Lec 17

Review

All random variables have a random probability distribution

As all statistics are random variables:

All statistics arise from a random probability distribution

The probability distribution of a sample statistic is the sampling distribution

Let $\bar{x}$ be the mean of a random sample of size $n$, drawn from a population with mean $\mu$ and standard deviation $\sigma$

Since $\bar{x}$ is a random variable, it has the mean and the standard deviation

The mean of $\bar{x}$ is $\mu$

\[\mu_{\bar{x}} = \mu = \text{population mean}\]

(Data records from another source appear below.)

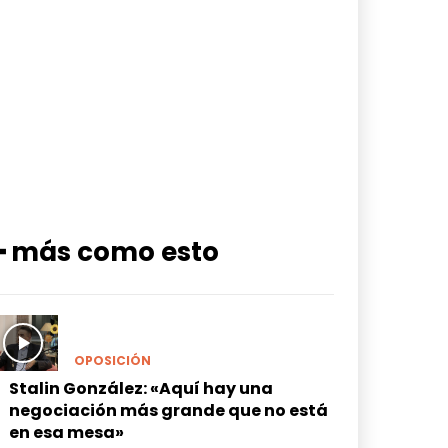
━ más como esto
OPOSICIÓN
Stalin González: «Aquí hay una
negociación más grande que no está
en esa mesa»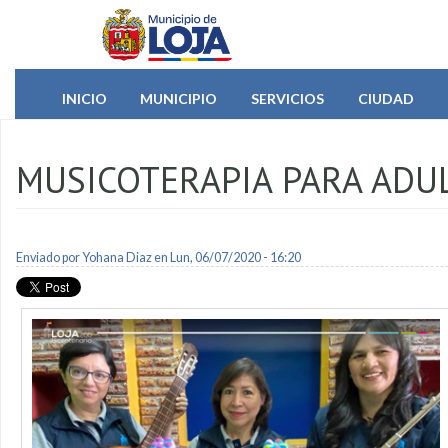
Pasar al contenido principal
INICIO
MUNICIPIO
SERVICIOS
CIUDAD
MUSICOTERAPIA PARA ADU
Enviado por
Yohana Diaz
en Lun, 06/07/2020 - 16:20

The standard deviation of $\bar{x}$ is $\sigma / \sqrt{n}$

\[\sigma_{\bar{x}} = \frac{\sigma}{\sqrt{n}}\]

Questions?

Goals for today:

Reinforce learning for sampling distributions and CLT
Introduce uncertainty

Sampling Distributions and Uncertainty I

Sampling Distributions

Given any population $Y \sim N(\mu,\sigma^2)$

Sample $X \sim N(\mu_X,\sigma^2_X)$

Sample mean $\bar{x} \sim N(\mu_{\bar{x}},\sigma^2_{\bar{x}})$

Where: $\mu_{\bar{x}} = \mu$
And: ${\sqrt{\sigma^2_{\bar{x}}}}=\sigma_{\bar{x}} = {\sigma \over \sqrt{n}}$

The intuition behind this may not be self evident, but it’s easy to visualize:

Suppose we take a simple random sample of size 25 from a normal population with a mean of 20 and a standard deviation of 4

a. What is the distribution of $\bar{x}$?

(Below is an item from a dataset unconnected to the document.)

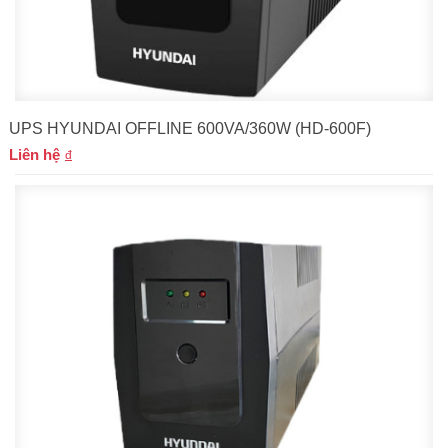
UPS HYUNDAI OFFLINE 600VA/360W (HD-600F)
Liên hệ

\[\bar{x} \sim N(\mu_{\bar{x}},\sigma^2_{\bar{x}})\]

\[\mu_{\bar{x}} = 20 \quad \text{and} \quad \sigma_{\bar{x}} = \frac{4}{\sqrt{25}} = 0.8\]

\[\bar{x} \sim N(20, 0.8^2)\]

b. Find the probability that we will observe a sample mean over 22

\[\text{"Over"} \quad \Rightarrow \quad P(\bar{x} > 22)\]

\[= P \left(Z > \frac{22 - 20}{0.8}\right) = P(Z > 2.50)\]

\[= 1 - P(Z < 2.50) \quad z\text{-table} = 0.0062\]

c. Find the 95th percentile of $\bar{x}$

Look up 0.95 in the body of z-table:

\[z = 1.64 \quad \text{or} \quad z = 1.65\]

\[\text{take the midpoint} \quad z \approx 1.645\]

Convert $z$ to $\bar{x}$ as follows:

\[\bar{x} = \mu_{\bar{x}} + z \sigma_{\bar{x}} = 20 + 1.645(0.8) = 21.316\]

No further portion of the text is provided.